XIAO Long1, PIRAJNO Franco2, HE Qi1   

  1. 1.Faculty of Earth Sciences, China University of Geosciences, Wuhan 430074, China;2.Geological Survey of Western Australia, 100 Plain Street, East Perth WA 6004, Australia
  • Received:2007-06-20 Revised:2007-06-20 Online:2007-06-20 Published:2007-06-20

Abstract: Large igneous provinces (LIPs) are grouped into mafic (MLIPs) and silicic (SLIPs), based on their dominant components, mafic or silicic volcanic and intrusive rocks, respectively.
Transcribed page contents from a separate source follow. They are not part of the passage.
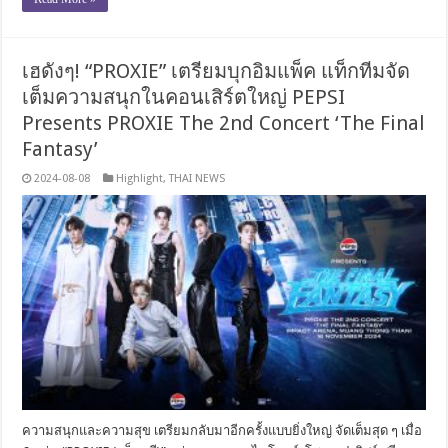
เฮดังๆ! “PROXIE” เตรียมบุกอิมแพ็ค แท็กทีมจัด
เต็มความสนุกในคอนเสิร์ตใหญ่ PEPSI
Presents PROXIE The 2nd Concert ‘The Final
Fantasy’
2024-08-08
Highlight
,
THAI NEWS
ความสนุกและความสุข เตรียมกลับมาอีกครั้งแบบยิ่งใหญ่ จัดเต็มสุด ๆ เมื่อ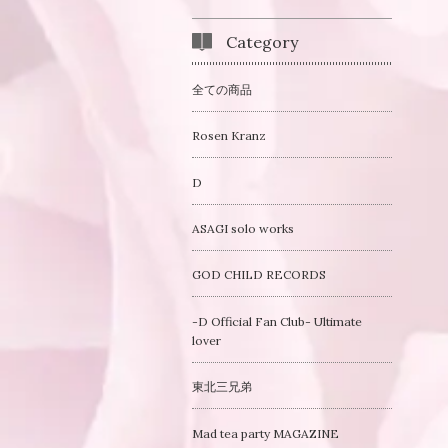
Category
全ての商品
Rosen Kranz
D
ASAGI solo works
GOD CHILD RECORDS
-D Official Fan Club- Ultimate
lover
東北三兄弟
Mad tea party MAGAZINE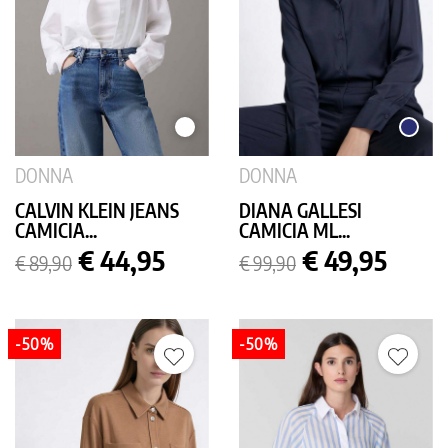
BIANCO
BLU
SCURO
DONNA
DONNA
CALVIN KLEIN JEANS
DIANA GALLESI
CAMICIA...
CAMICIA ML...
Prezzo
Prezzo
Prezzo
Prezzo
€ 44,95
€ 49,95
€ 89,90
€ 99,90
base
base
-50%
-50%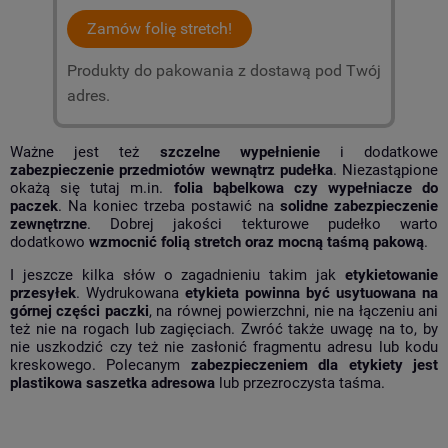
Zamów folię stretch!
Produkty do pakowania z dostawą pod Twój
adres.
Ważne jest też
szczelne wypełnienie
i dodatkowe
zabezpieczenie przedmiotów wewnątrz pudełka
. Niezastąpione
okażą się tutaj m.in.
folia bąbelkowa czy wypełniacze do
paczek
. Na koniec trzeba postawić na
solidne zabezpieczenie
zewnętrzne
. Dobrej jakości tekturowe pudełko warto
dodatkowo
wzmocnić folią stretch oraz mocną taśmą pakową
.
I jeszcze kilka słów o zagadnieniu takim jak
etykietowanie
przesyłek
. Wydrukowana
etykieta powinna być usytuowana na
górnej części paczki
, na równej powierzchni, nie na łączeniu ani
też nie na rogach lub zagięciach. Zwróć także uwagę na to, by
nie uszkodzić czy też nie zasłonić fragmentu adresu lub kodu
kreskowego. Polecanym
zabezpieczeniem dla etykiety jest
plastikowa saszetka
adresowa
lub przezroczysta taśma.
The formation of these LIPs requires extremely high heat flow from mantle, which results in extensive melting of mantle, subcontinental lithospheric mantle and lower crust. The typically massive magmatism of LIPs also results in extensive energy and materials exchange thereby causing the formation of a range of important ore systems. MLIPs and SLIPs have different magma sources, compositions, temperatures, pressures, fluids and oxygen fugacities, and experience distinct magmatic evolutionary histories. MLIPs tend to form magmatic Cr-Cu-Ni-PGE sulfide and V-Ti-Fe oxide deposits, some hydrothermal Cu-Pb-Zn-Au-Ag deposits and distal epithermal systems. SLIPs, on the other hand, tend to form metasomatic and/or hydrothermal Cu-Pb-Zn-Au-Ag, W-Sn, U-Th-REE, As-Sb and low-sulfidation epithermal ore systems. Detailed studies of LIPs and associated ore deposits will enable better constrain the metallogenic and ore genesis models, which in turn will help in the discovery of giant ore deposits.